Taps played with digital bugles at funerals
Posted : Wednesday Nov 7, 2007 19:41:18 EST
The image of a bugler playing the mournful tune of taps is a core element of the required military honors offered to veterans at their funerals.
But the military has only about 500 buglers, and more than 1,800 veterans are dying every day.
Volunteer buglers from veterans’ organizations and other groups, including Bugles Across America, also help out, but still can’t cover every funeral where honors are being presented.
Until 2002, the only alternative available under the 2000 military honors law was a CD recording of taps, usually played on a portable stereo tucked out of sight.
“Nobody likes that,” said Mark Ward, senior program manager for military funeral honors at the Pentagon. “The Defense Department doesn’t like it. Families don’t like it. Veterans don’t like it.”

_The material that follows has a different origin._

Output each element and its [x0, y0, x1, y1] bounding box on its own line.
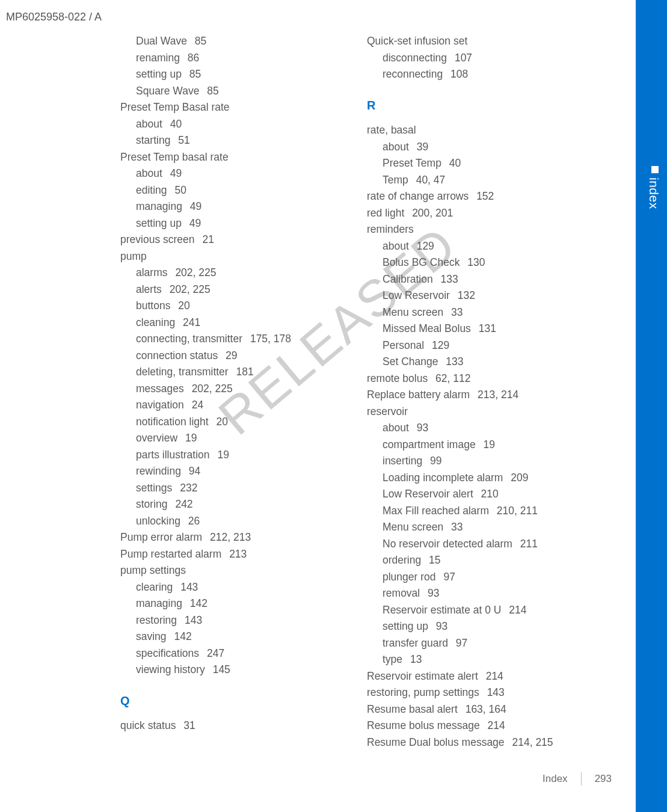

The answer was a “ceremonial bugle” developed by S&D Consulting in New York that is a real bugle with a cone-shaped insert that fits into the bell and plays a digital recording of taps.
No special training is needed to use the $525, battery-powered instrument, which has an on-off switch and volume settings to cover everything from playing indoors to playing over traffic noise.
But the dignified image of a bugler playing the call is maintained during the funeral.
The ceremonial bugle was a major step forward to get away from boom boxes playing the CD, said Beryl Love, national programs director for AMVETS.
“With the emotions flowing at a funeral outdoors, and somebody has one of those digital deals in a bugle, not too many people are going to know the difference,” Love said. “They are very, very good.”
Ward said that in 2000, about 80 percent of the military honors funerals were hearing taps played from boom boxes, and about 20 percent had live buglers.
Now, live buglers still play at about 20 percent of the funerals, the ceremonial bugle is used at about 60 percent and 20 percent still have the boom boxes, Ward said.
“The ultimate goal is to make the boom box a thing of the past,” he said. “If we can’t have a live bugler, let’s have the next-best, closest thing.”